#### Entries supplied

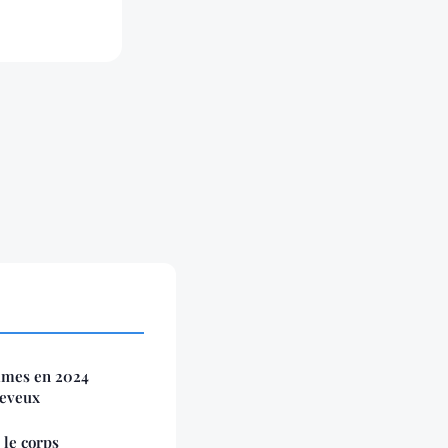
mmes en 2024
heveux
 le corps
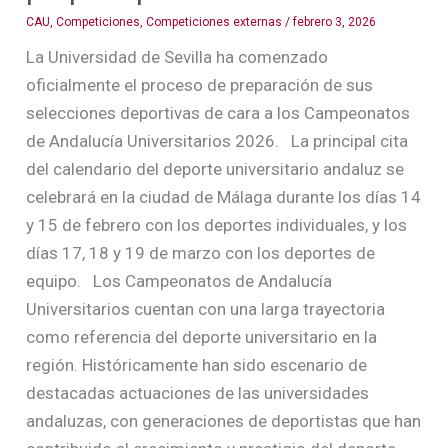
CAU
,
Competiciones
,
Competiciones externas
/
febrero 3, 2026
La Universidad de Sevilla ha comenzado
oficialmente el proceso de preparación de sus
selecciones deportivas de cara a los Campeonatos
de Andalucía Universitarios 2026. La principal cita
del calendario del deporte universitario andaluz se
celebrará en la ciudad de Málaga durante los días 14
y 15 de febrero con los deportes individuales, y los
días 17, 18 y 19 de marzo con los deportes de
equipo. Los Campeonatos de Andalucía
Universitarios cuentan con una larga trayectoria
como referencia del deporte universitario en la
región. Históricamente han sido escenario de
destacadas actuaciones de las universidades
andaluzas, con generaciones de deportistas que han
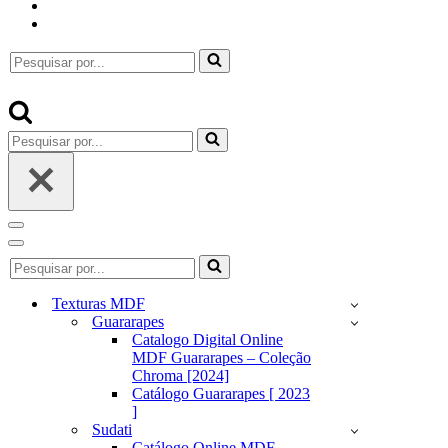
Pesquisar
por...
Pesquisar
por...
Menu
de
Menu
Pesquisar
navegação
de
por...
navegação
Texturas MDF
Guararapes
Catalogo Digital Online
MDF Guararapes – Coleção
Chroma [2024]
Catálogo Guararapes [ 2023
]
Sudati
Catálogo Online MDF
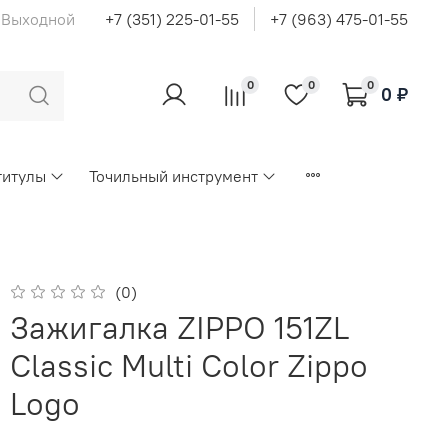
с Выходной
+7 (351) 225-01-55
+7 (963) 475-01-55
0
0
0
0 ₽
титулы
Точильный инструмент
(0)
Зажигалка ZIPPO 151ZL
Classic Multi Color Zippo
Logo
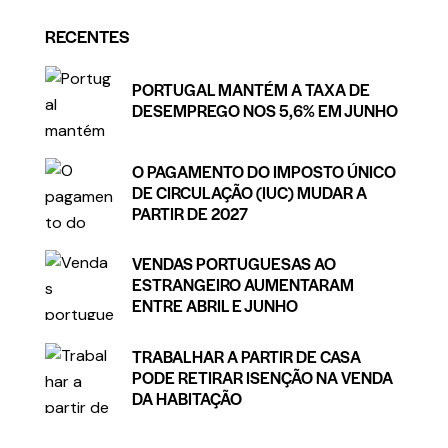
RECENTES
PORTUGAL MANTÉM A TAXA DE
DESEMPREGO NOS 5,6% EM JUNHO
O PAGAMENTO DO IMPOSTO ÚNICO
DE CIRCULAÇÃO (IUC) MUDAR A
PARTIR DE 2027
VENDAS PORTUGUESAS AO
ESTRANGEIRO AUMENTARAM
ENTRE ABRIL E JUNHO
TRABALHAR A PARTIR DE CASA
PODE RETIRAR ISENÇÃO NA VENDA
DA HABITAÇÃO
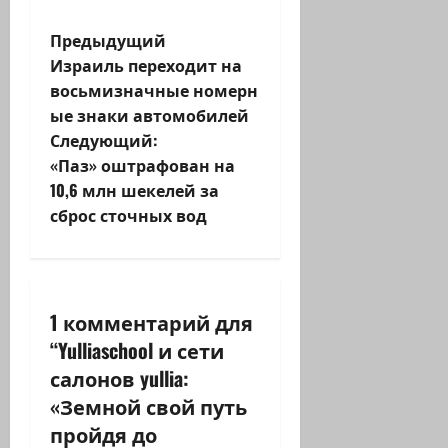
Н
Предыдущий
Израиль переходит на
а
восьмизначные номерн
ые знаки автомобилей
в
Следующий:
и
«Паз» оштрафован на
10,6 млн шекелей за
г
сброс сточных вод
а
ц
1 комментарий для
и
“
Yulliaschool и сети
я
салонов yullia:
«Земной свой путь
з
пройдя до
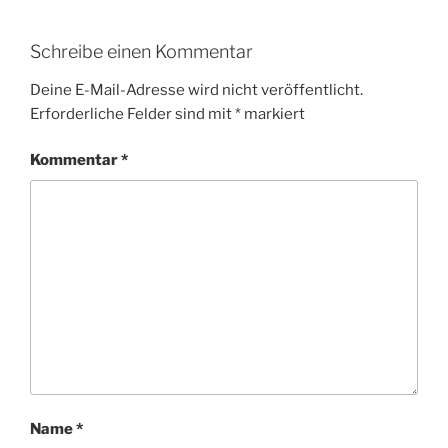
Schreibe einen Kommentar
Deine E-Mail-Adresse wird nicht veröffentlicht.
Erforderliche Felder sind mit
*
markiert
Kommentar
*
Name
*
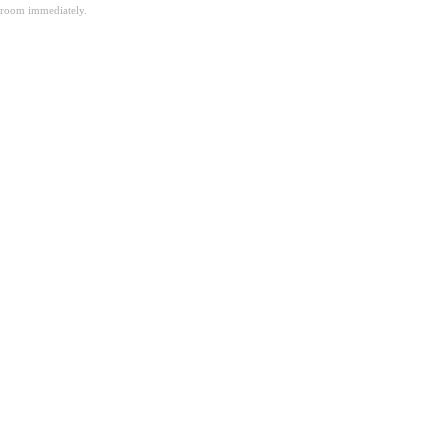
room immediately.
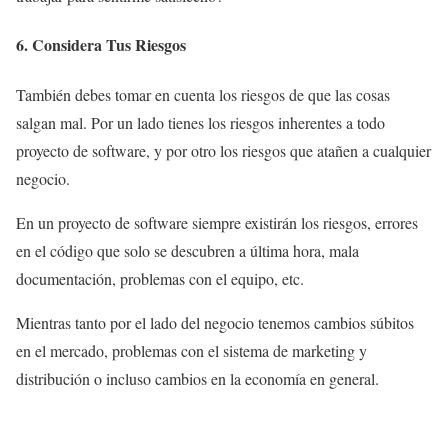
6. Considera Tus Riesgos
También debes tomar en cuenta los riesgos de que las cosas
salgan mal. Por un lado tienes los riesgos inherentes a todo
proyecto de software, y por otro los riesgos que atañen a cualquier
negocio.
En un proyecto de software siempre existirán los riesgos, errores
en el código que solo se descubren a última hora, mala
documentación, problemas con el equipo, etc.
Mientras tanto por el lado del negocio tenemos cambios súbitos
en el mercado, problemas con el sistema de marketing y
distribución o incluso cambios en la economía en general.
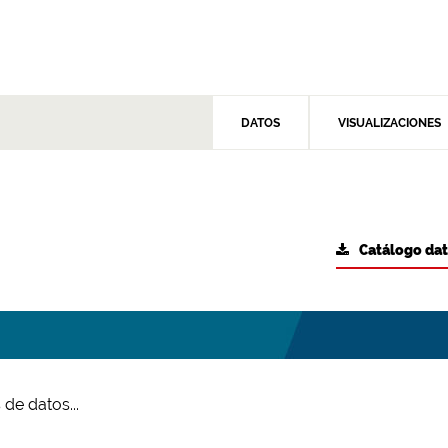
DATOS
VISUALIZACIONES
Catálogo da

########

#### Exercise
Copy all the data exactly as written, but skip any picture.

#### Solved problem
mmes en 2024
heveux
 le corps
CAU
,
Competiciones
,
Competiciones externas
/
febrero 3, 2026
La Universidad de Sevilla ha comenzado
oficialmente el proceso de preparación de sus
selecciones deportivas de cara a los Campeonatos
de Andalucía Universitarios 2026. La principal cita
del calendario del deporte universitario andaluz se
celebrará en la ciudad de Málaga durante los días 14
y 15 de febrero con los deportes individuales, y los
días 17, 18 y 19 de marzo con los deportes de
equipo. Los Campeonatos de Andalucía
Universitarios cuentan con una larga trayectoria
como referencia del deporte universitario en la
región. Históricamente han sido escenario de
destacadas actuaciones de las universidades
andaluzas, con generaciones de deportistas que han
Pesquisar
por...
Pesquisar
por...
Menu
de
Menu
Pesquisar
navegação
de
por...
navegação
Texturas MDF
Guararapes
Catalogo Digital Online
MDF Guararapes – Coleção
Chroma [2024]
Catálogo Guararapes [ 2023
]
Sudati
Catálogo Online MDF
с Выходной
+7 (351) 225-01-55
+7 (963) 475-01-55
0
0
0
0 ₽
титулы
Точильный инструмент
(0)
Зажигалка ZIPPO 151ZL
Classic Multi Color Zippo
Logo
RECENTES
PORTUGAL MANTÉM A TAXA DE
DESEMPREGO NOS 5,6% EM JUNHO
O PAGAMENTO DO IMPOSTO ÚNICO
DE CIRCULAÇÃO (IUC) MUDAR A
PARTIR DE 2027
VENDAS PORTUGUESAS AO
ESTRANGEIRO AUMENTARAM
ENTRE ABRIL E JUNHO
TRABALHAR A PARTIR DE CASA
PODE RETIRAR ISENÇÃO NA VENDA
DA HABITAÇÃO
Н
Предыдущий
Израиль переходит на
а
восьмизначные номерн
ые знаки автомобилей
в
Следующий:
и
«Паз» оштрафован на
10,6 млн шекелей за
г
сброс сточных вод
а
ц
1 комментарий для
и
“
Yulliaschool и сети
я
салонов yullia:
«Земной свой путь
з
пройдя до
Schreibe einen Kommentar
Deine E-Mail-Adresse wird nicht veröffentlicht.
Erforderliche Felder sind mit
*
markiert
Kommentar
*
Name
*
room immediately.
6. Considera Tus Riesgos
También debes tomar en cuenta los riesgos de que las cosas
salgan mal. Por un lado tienes los riesgos inherentes a todo
proyecto de software, y por otro los riesgos que atañen a cualquier
negocio.
En un proyecto de software siempre existirán los riesgos, errores
en el código que solo se descubren a última hora, mala
documentación, problemas con el equipo, etc.
Mientras tanto por el lado del negocio tenemos cambios súbitos
en el mercado, problemas con el sistema de marketing y
distribución o incluso cambios en la economía en general.
DATOS
VISUALIZACIONES
Catálogo da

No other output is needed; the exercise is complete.